Read the packages:

library(leaflet)
library(tidyverse)
## ── Attaching packages ──────────────────────────────────────────────────────────────────── tidyverse 1.2.1 ──
## ✔ ggplot2 3.1.0     ✔ purrr   0.2.5
## ✔ tibble  2.0.0     ✔ dplyr   0.7.8
## ✔ tidyr   0.8.2     ✔ stringr 1.3.1
## ✔ readr   1.3.1     ✔ forcats 0.3.0
## ── Conflicts ─────────────────────────────────────────────────────────────────────── tidyverse_conflicts() ──
## ✖ dplyr::filter() masks stats::filter()
## ✖ dplyr::lag()    masks stats::lag()
library(lubridate)
## 
## Attaching package: 'lubridate'
## The following object is masked from 'package:base':
## 
##     date
library(htmltools)
library(rtweet)
## 
## Attaching package: 'rtweet'
## The following object is masked from 'package:purrr':
## 
##     flatten
library(readxl)
library(broom)
library(plotly)
## 
## Attaching package: 'plotly'
## The following object is masked from 'package:ggplot2':
## 
##     last_plot
## The following object is masked from 'package:stats':
## 
##     filter
## The following object is masked from 'package:graphics':
## 
##     layout
library(DT)

Read the data:

shootings <- read_csv("https://docs.google.com/spreadsheets/d/1b9o6uDO18sLxBqPwl_Gh9bnhW-ev_dABH83M5Vb5L8o/export?format=csv")
## Warning: Duplicated column names deduplicated: 'location' =>
## 'location_1' [8]
## Parsed with column specification:
## cols(
##   .default = col_character(),
##   fatalities = col_double(),
##   injured = col_double(),
##   total_victims = col_double(),
##   age_of_shooter = col_double(),
##   latitude = col_double(),
##   longitude = col_double(),
##   year = col_double()
## )
## See spec(...) for full column specifications.

Assignment: Shootings.

For your notebook, do some further analyses on the shootings data.

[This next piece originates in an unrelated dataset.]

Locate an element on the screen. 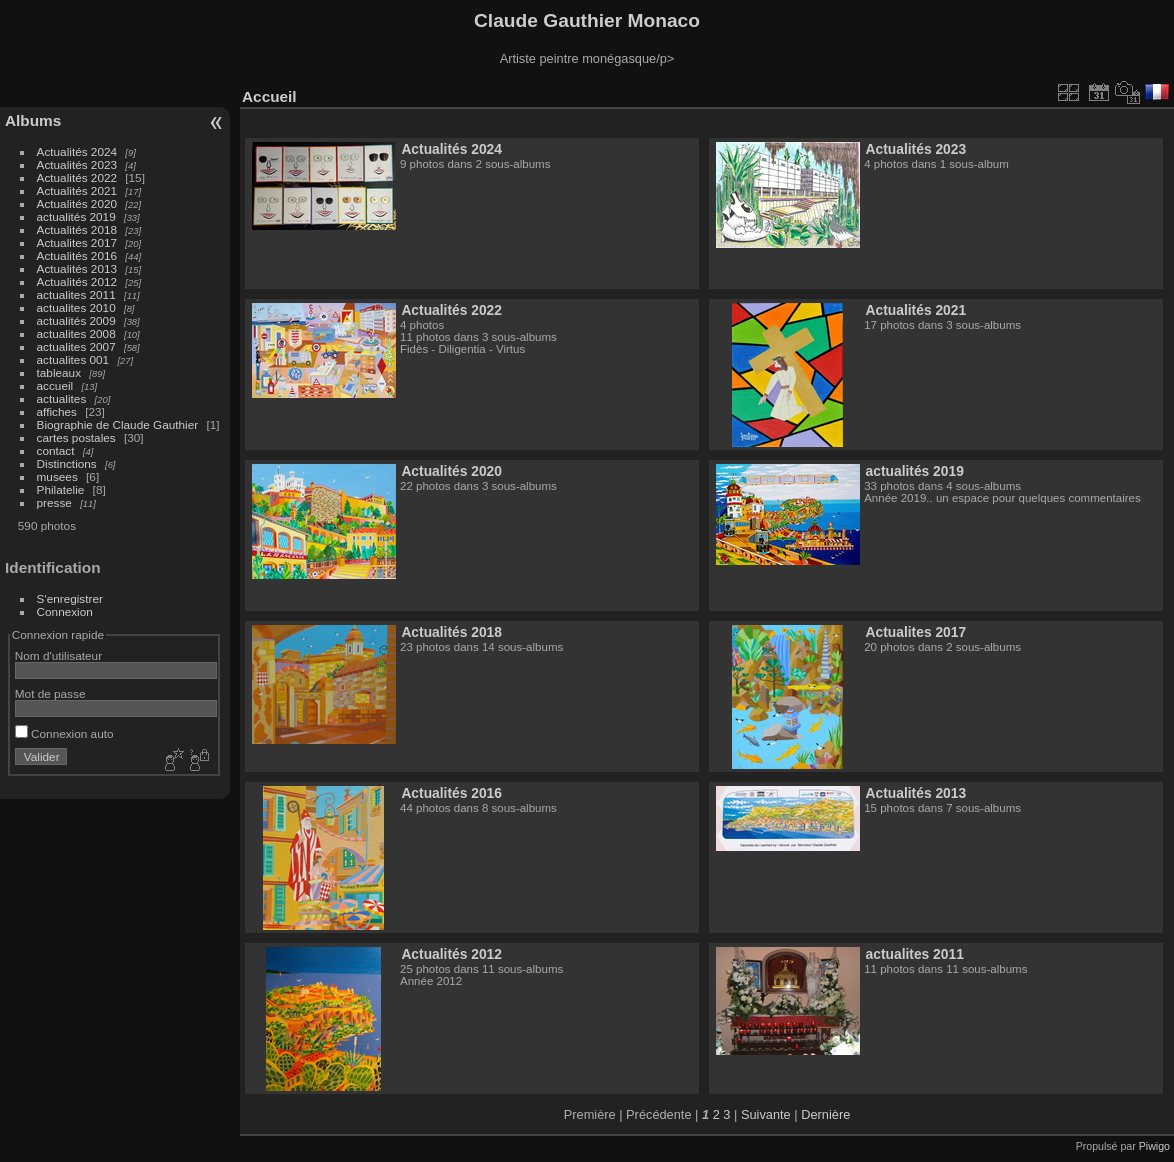 The height and width of the screenshot is (1162, 1174). Actualites 2017 is located at coordinates (77, 242).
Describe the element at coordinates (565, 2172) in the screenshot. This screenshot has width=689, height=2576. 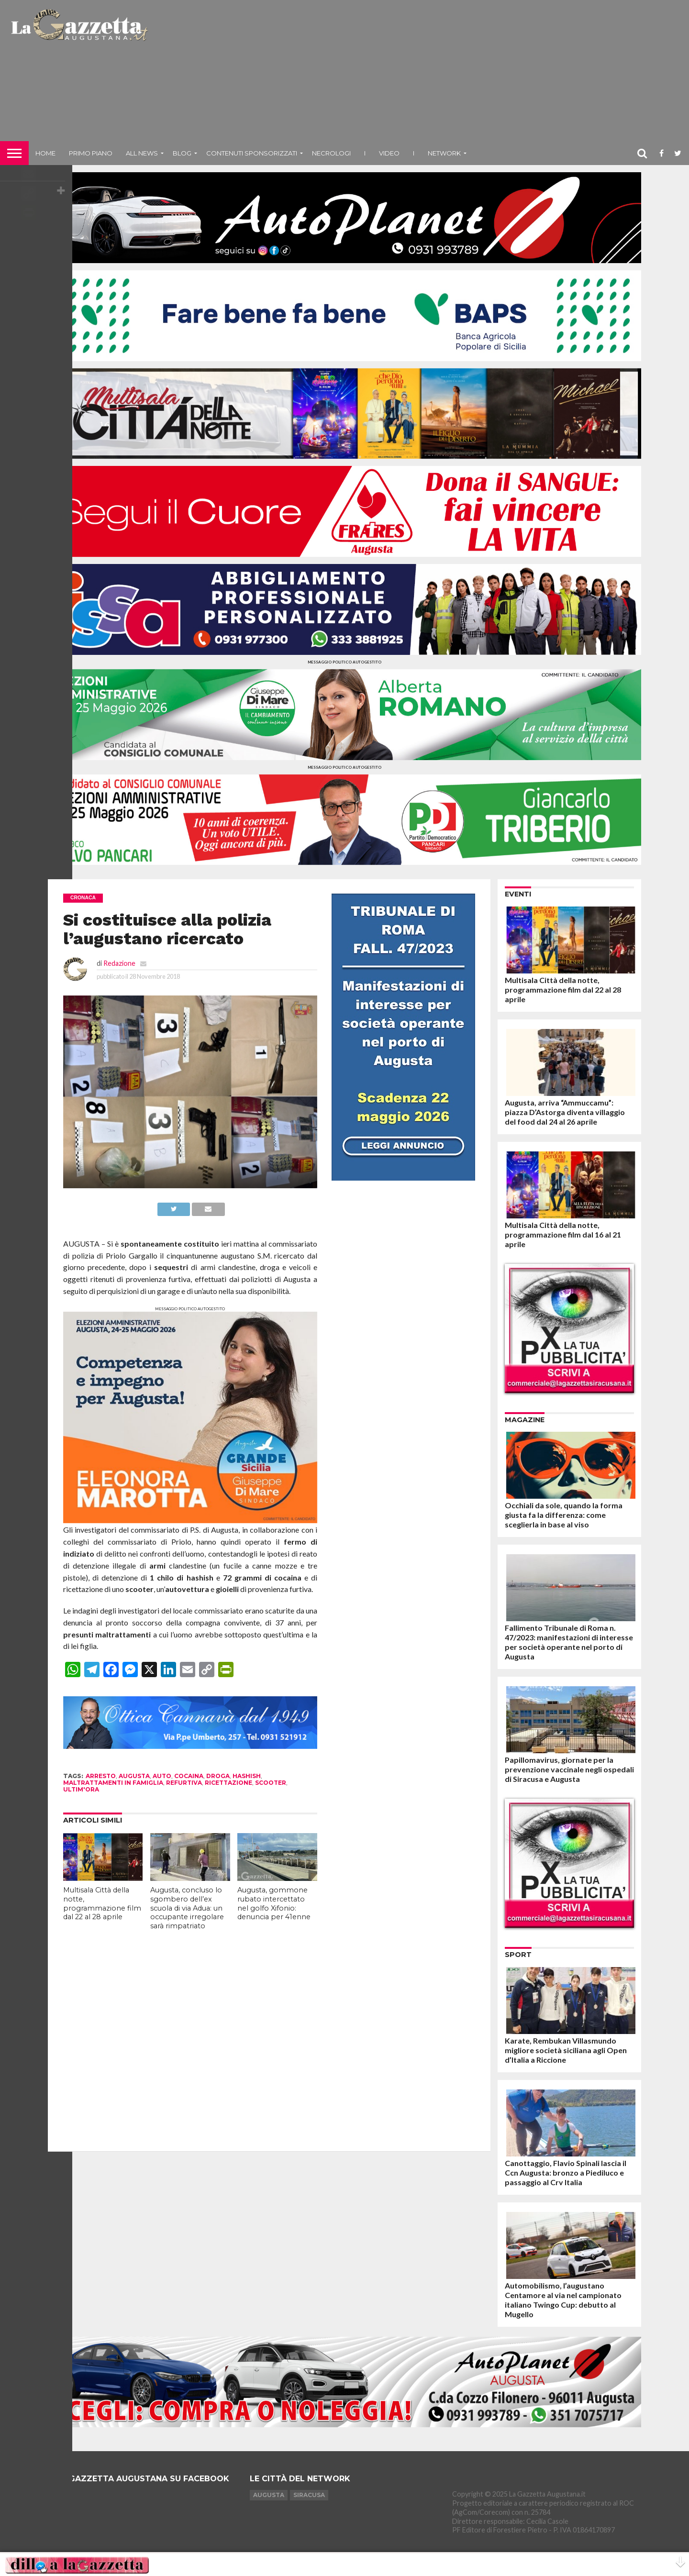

  1. Create a map of the shootings. There are columns called latitude and longitude in the data that can generate dots on a map of where the shootings took place. (A). Because there was a shooting in Hawaii, the map is spread out a lot by default. Center on the continental US by looking up the center of the continental US, translating it to computer, finding a good zoom level, and using setView(lng = x, lat = y, zoom = z).
    (B). Change the size of the dots so that the more victims, the larger the dot on the map. You can do this by setting radius = ~fatalities or radius = ~total_victims inside of addCircleMarkers(). If the dots are too big, you can do something like radius = ~total_victims/10, or radius = ~log(total_victims). I like that last one because larger numbers are reduced more than smaller ones.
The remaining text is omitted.